O vidro derretido, com seu brilho alaranjado, é uma meta inatingível, uma
tortura. Não há escapatória para Byron, ele está condenado a um infinito
regresso de bocais e ladrões de lâmpadas. Entra em cena Hansel Geschwindig,
moleque de rua weimeriano – desatarraxa Byron do teto e o guarda num bolso
cuidadoso e Gesssschhhh-windig! sai
pela porta afora. A escuridão invade os sonhos do vidreiro. De todas as coisas
desagradáveis que seus sonhos arrancam do ar noturno, uma luz apagada é a pior
de todas. Em seus sonhos, a luz era sempre esperança: a esperança básica,
mortal. Enquanto os contatos se desfazem helicoidalmente, a esperança vira
escuridão, e o vidreiro acorda de repente no meio da noite gritando: “Quem? Quem?”.
A Febo não chega
exatamente a ficar arrancando os cabelos. Esse tipo de coisa já aconteceu
antes. Há um procedimento a seguir. Isso implica que alguns empregados terão
que fazer mais horas extras, de modo que há aquela sensação vaga de prazer nos
intestinos de antegozo do dinheiro inesperado, e também uma animação igualmente
vaga provocada pela quebra da rotina. O negócio é emoções fortes, foda-se a
Febo. As equipes de busca, com seus rostos impassíveis, vão para a rua. Elas
sabem mais ou menos que bairros devem ser esquadrinhados. Partem do pressuposto
de que nenhum dos consumidores está sabendo da imortalidade de Byron. Assim, os
dados referentes aos Furtos de Lâmpadas Não
Imortais devem também aplicar-se a Byron. E os dados por acaso se acumulam nos
bairros pobres, de judeus, de viciados, homossexuais, prostitutas, os bairros
mágicos da cidade. Aqui se encontram os candidatos mais lógicos ao roubo de
lâmpadas, em termos do que representa esse crime. Vejo só toda a propaganda.
Trata-se de um crime moral. A Febo
descobriu – uma das grandes descobertas ainda não descobertas do nosso tempo –
que os consumidores têm necessidade de sentir uma certa consciência do pecado.

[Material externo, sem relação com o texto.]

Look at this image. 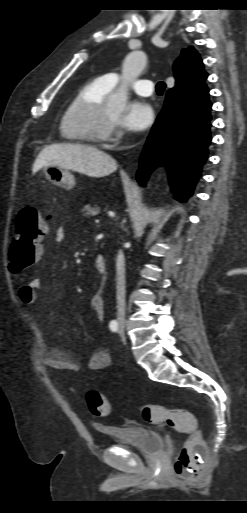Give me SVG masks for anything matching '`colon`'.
Returning a JSON list of instances; mask_svg holds the SVG:
<instances>
[{"label": "colon", "mask_w": 247, "mask_h": 513, "mask_svg": "<svg viewBox=\"0 0 247 513\" xmlns=\"http://www.w3.org/2000/svg\"><path fill=\"white\" fill-rule=\"evenodd\" d=\"M47 231L48 225L35 207H25L20 211L9 250V263L13 273L28 269L41 256V242ZM86 403L90 412L97 417H106L110 413L107 399L98 391H89L86 394ZM139 413L148 423L166 424L187 434L174 461L173 470L178 478H195L207 452L194 414L184 409L150 404L140 405Z\"/></svg>", "instance_id": "colon-1"}]
</instances>
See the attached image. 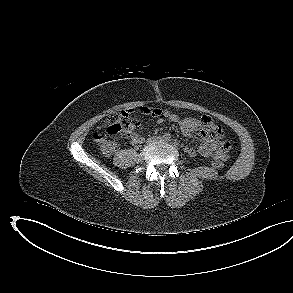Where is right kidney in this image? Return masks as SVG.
I'll list each match as a JSON object with an SVG mask.
<instances>
[{
	"label": "right kidney",
	"instance_id": "1",
	"mask_svg": "<svg viewBox=\"0 0 293 293\" xmlns=\"http://www.w3.org/2000/svg\"><path fill=\"white\" fill-rule=\"evenodd\" d=\"M114 145L115 144L111 141L104 142L100 148L102 154L106 157H110V155L113 153V151L115 149Z\"/></svg>",
	"mask_w": 293,
	"mask_h": 293
}]
</instances>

Essa culpa, nas mãos invisíveis apropriadas, é uma arma poderosíssima. Na
América, Byron e seus psicólogos dispunham de cifras, testemunhos de peritos e
dinheiro (dinheiro no sentido puritano do termo – um sinal visível e extremo de
aprovação de suas intenções) suficientes para fazer a Descoberta da Culpa
deslizar do alto do ápice entre teoria científica e fato. As taxas de crescimento
nos anos subsequentes viriam a sustentar a posição teórica de Bland (mas quem
sustentou sua posição prática no caixão no caminho até a cova foram os sócios
seniores da Salitiari, Povre, Sordi, Daim, Bruteccido e Kurtz, mais Lyle
Júnior, que estava espirrando. Buddy na última hora resolveu ir ver Drácula. Foi o que se deu melhor). De
todos os legados de Bland, a Heresia do Furto de Lâmpadas foi talvez o mais
grandioso. Não quer dizer apenas que alguém está deixando de comprar uma
lâmpada. Quer dizer também que alguém não está colocando nenhuma energia
naquele bocal! É ao mesmo tempo um pecado contra a Febo e contra a Rede. Nem
uma nem a outra podem se dar ao luxo de deixar uma coisa dessas se espalhar.
Assim, lá vão os
policiais da Febo, procurando o Byron roubado. Porém o moleque já não está mais
na cidade, foi para Hamburgo, e lá trocou Byron, com uma prostituta da Reeperbahn, por um
pico de morfina – o cliente da jovem hoje é um contador que gosta que lhe
enfiem lâmpadas no cu, e ele trouxe
também um pouco de haxixe para fumar,
de modo que quando sai de lá o cara já se esqueceu de Byron enfiado em seu cu –
aliás, nem chega a lembrar-se, pois quando finalmente se senta (voltou para
casa em pé no bonde) é na privada, e plop! Lá se vai Byron para a água e chchchuáááá!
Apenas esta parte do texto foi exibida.